As more and more Europeans flooded North America, US and Canadian governments instituted policies to force Natives onto reservations and to encourage them to become assimilated into the majority culture.
This also changed their spiritual traditions and when, in 1882, the U.S. Federal Government began to work towards banning Native American Religious Rights, which impacted their ceremonies. At that time, U.S. Interior Secretary Henry M. Teller, ordered an end to all “heathenish dances and ceremonies” on reservations due to their “great hindrance to civilization.” This was further supported the following year by Hiram Price, Commissioner of Indian Affairs, when his 1883 report stated:
“…there is no good reason why an Indian should be permitted to indulge in practices which are alike repugnant to common decency and morality; and the preservation of good order on the reservations demands that some active measures should be taken to discourage and, if possible, put a stop to the demoralizing influence of heathenish rites.”
These attempts to suppress the traditions of Native Americans eventually led to theMassacre at Wounded Knee on December 29, 1890, when the government attempted to stop the practice of the “Ghost Dance,” a far reaching movement that prophesied a peaceful end to white American expansion and preached goals of clean living, an honest life, and cross-cultural cooperation by Native Americans.

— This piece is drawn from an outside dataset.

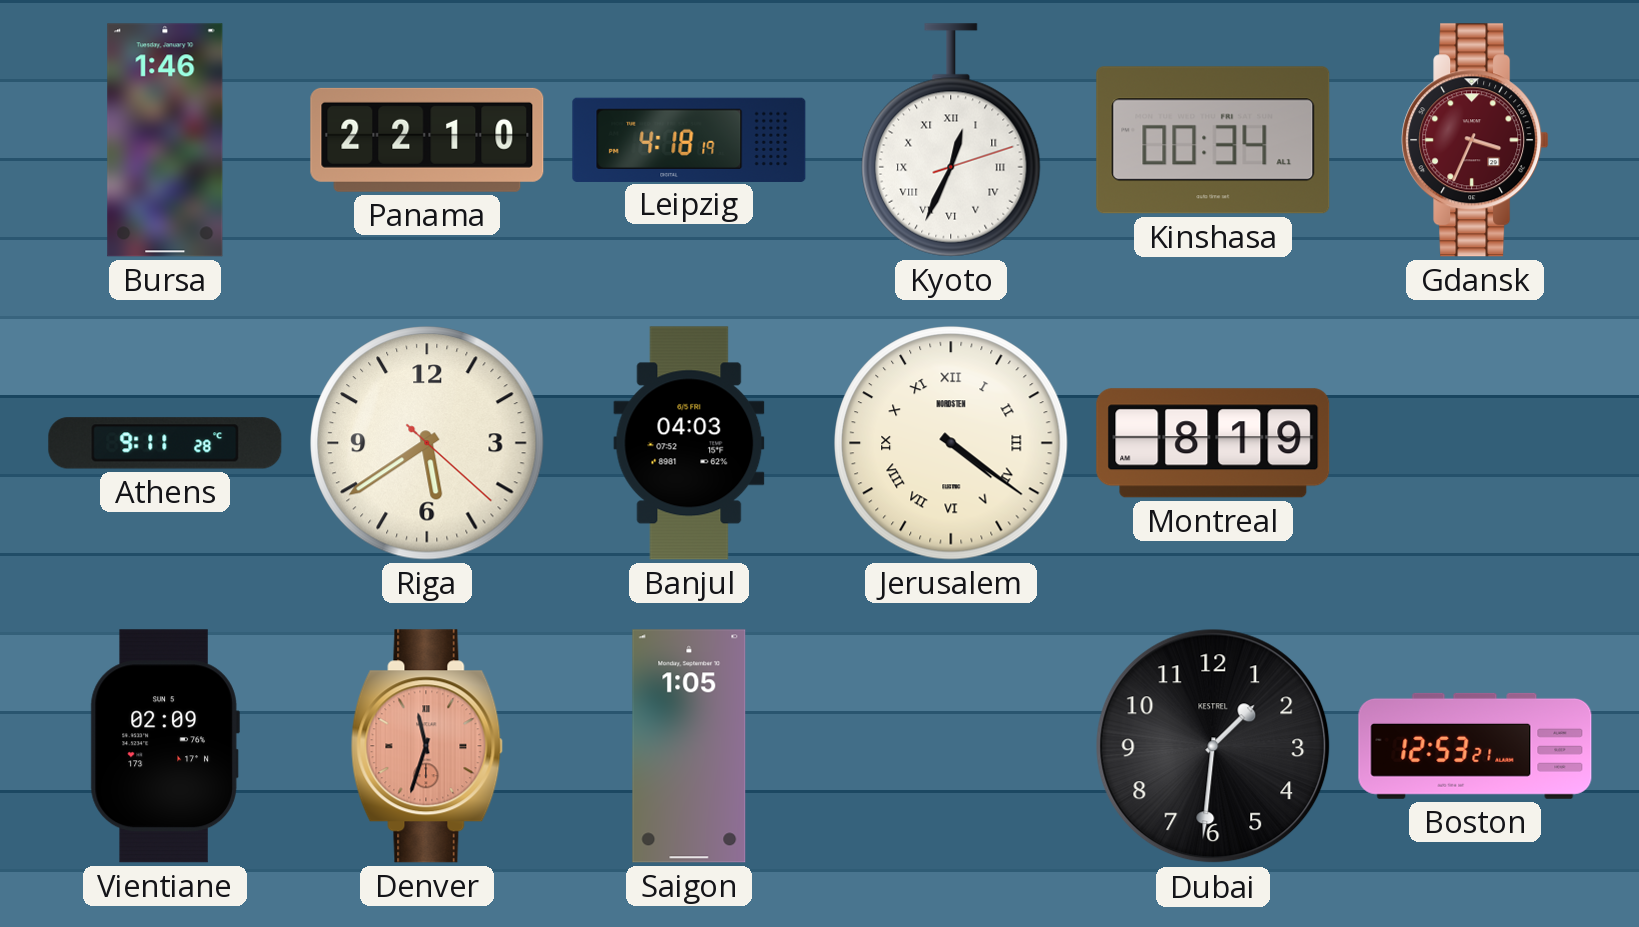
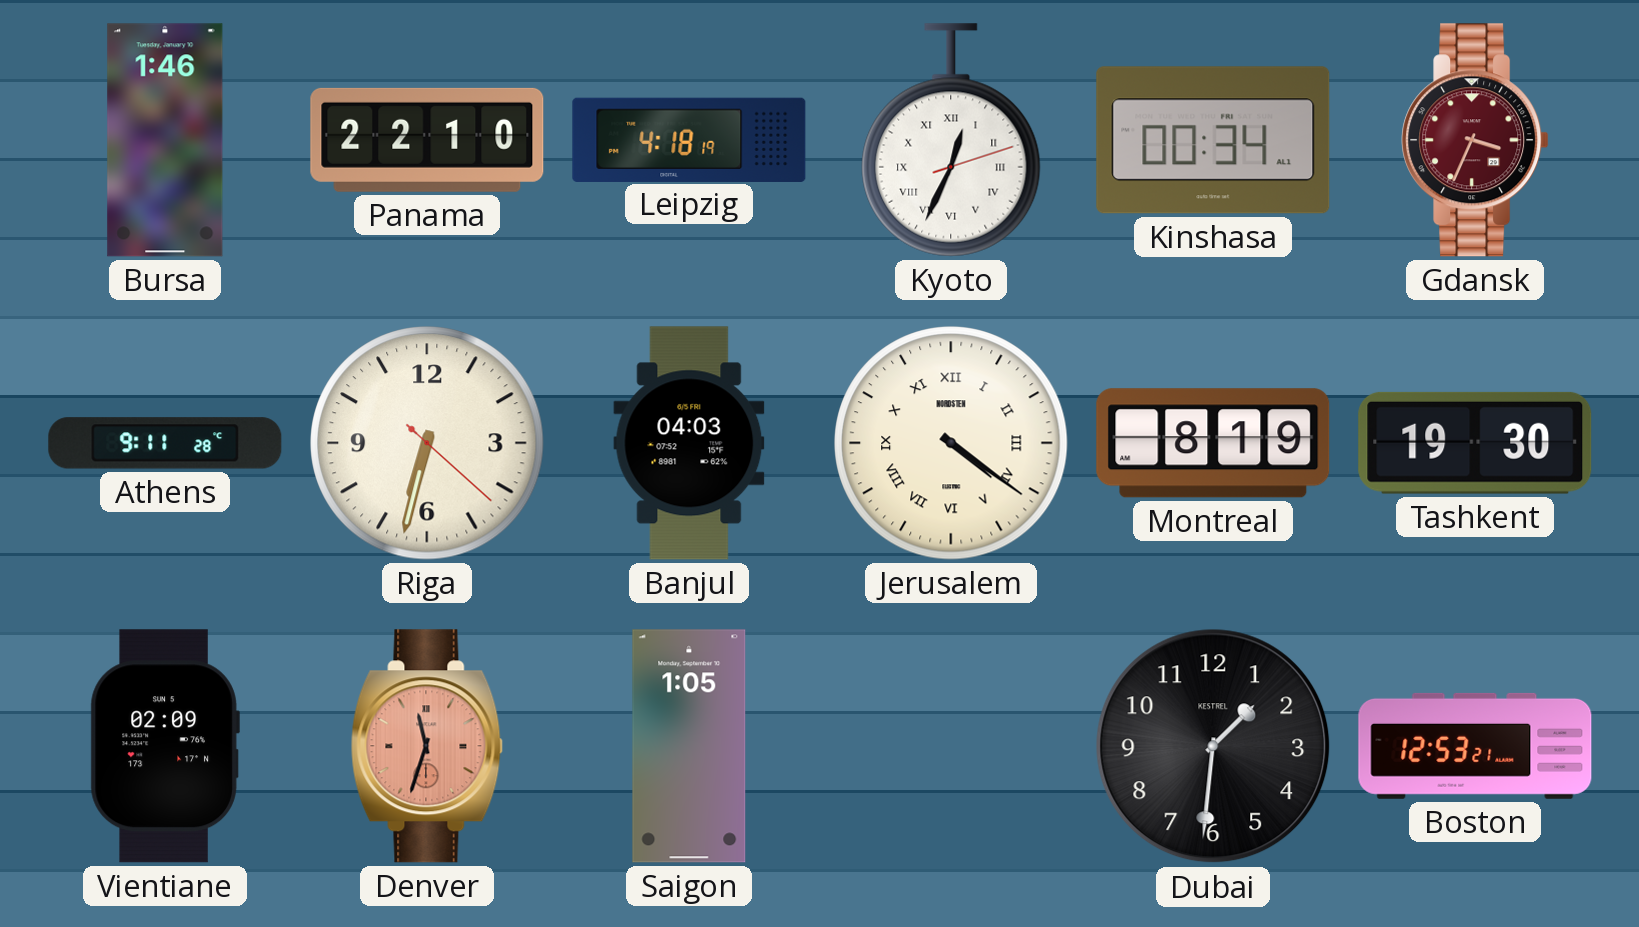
Riga: 5:39 -> 6:32
Tashkent: none -> 19:30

When the Seventh U.S. Calvary, was sent into the Lakota Sioux’s Pine Ridge and Rosebud Reservations to stop thedance and arrest the participants, approximately 150 Native American men, women, and children were killed.
Though some traditions were lost along the way, many others survived despite the ban, and various tribes continue to follow many spiritual traditions. Some Native Americans have been devout Christians for generations, and their practices today combine their traditional customs with Christian elements. Other tribes, particularly in the Southwest, have retained their aboriginal traditions, mostly intact.